Simultaneously with Nkrumah's visit, Hungary opened its embassy in Accra on 29 July 1961. The first ambassador, Péter Kós, presented his credentials to Nkrumah on 13 December 1961. Ghana also established its embassy in Budapest, chargé d'affaires R. N. N. Laryea arrived in Hungary in January 1962. The first ambassador J. G. Amamoo presented his credentials to István Dobi on 7 March. During his appointment, the 28-year-old diplomat was the youngest ambassador in the world. A Hungarian delegation of economic experts, led by József Bognár, a former Mayor of Budapest, was invited to Ghana to work on the First Seven-Year Plan. The team spent two months in Ghana in early 1962.

After the 1966 coup in Ghana, the relationship had gradually deteriorated between the two countries. Hungary closed its embassy on 15 December 1987.

=== 21st century ===
Hungary reopened its embassy in Accra on 1 April 2016 as part of the Orbán government's "Southern Opening" foreign policy program. The embassy also serves eight other West African countries namely Togo, Burkina Faso, Ivory Coast, Liberia, Guinea, Sierra Leone, Gambia, and Senegal. Following the revitalization of bilateral relations, Hungary has partnered with the Ghanaian government on several projects and invested tens of millions of euros in the country. Former Ambassador András Szabó announced a $70 million-worth of power generation investment as part of the 400+ megawatt Bridge Power Project. The funds were used to purchase three out of five GE aero-derivative gas turbines used during the first stage of the r plant.

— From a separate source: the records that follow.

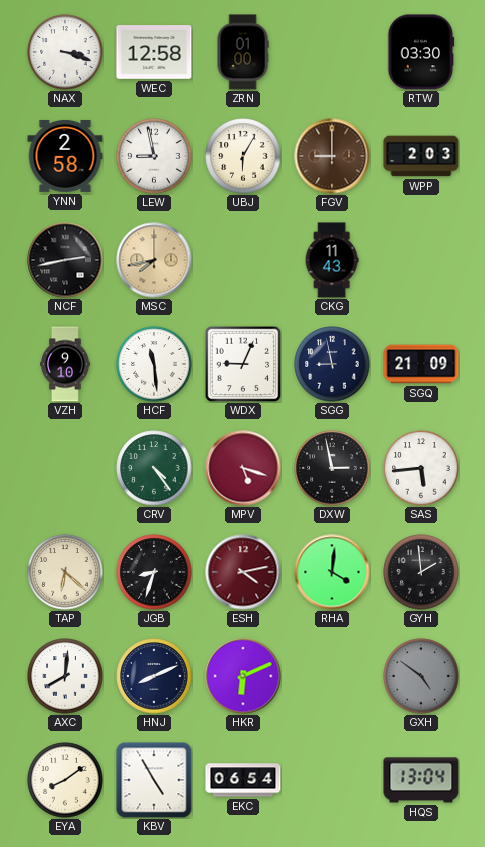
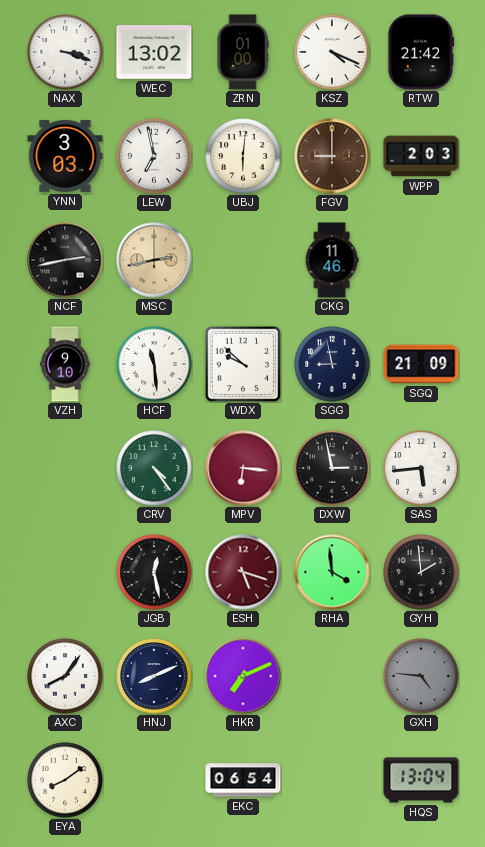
WEC: 12:58 -> 13:02
KSZ: none -> 4:19
RTW: 03:30 -> 21:42
YNN: 2:58 -> 3:03
LEW: 8:58 -> 6:58
UBJ: 6:05 -> 6:01
MSC: 7:43 -> 2:43
CKG: 11:43 -> 11:46
WDX: 9:04 -> 9:52
MPV: 5:18 -> 6:16
TAP: 6:22 -> none
JGB: 8:33 -> 12:28
ESH: 4:13 -> 5:18
RHA: 4:01 -> 3:59
AXC: 8:01 -> 8:06
HKR: 6:11 -> 7:11
GXH: 4:51 -> 4:46
KBV: 4:55 -> none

In line with the new Hungarian foreign policy, the Hungarian Foreign Minister Péter Szijjártó visited Ghana in 2017 and announced several new projects and the establishment of the Ghanaian-Hungarian Business Council tasked with overseeing and managing the coordination of businesses operating in both countries. During his two-day visit, the Foreign Minister promoted projects such as the building of a wastewater treatment plant in Kumasi, the construction of food processing factories, the building of bridges, and the investment in the aforementioned power plant.

In January 2022, the Hungarian President, János Áder visited Ghana. He was the first Hungarian President to do so since 1989.

The embassy also holds the annual Hungarian Cultural Week in Accra to promote bilateral relations and educate Ghanaians about Hungary.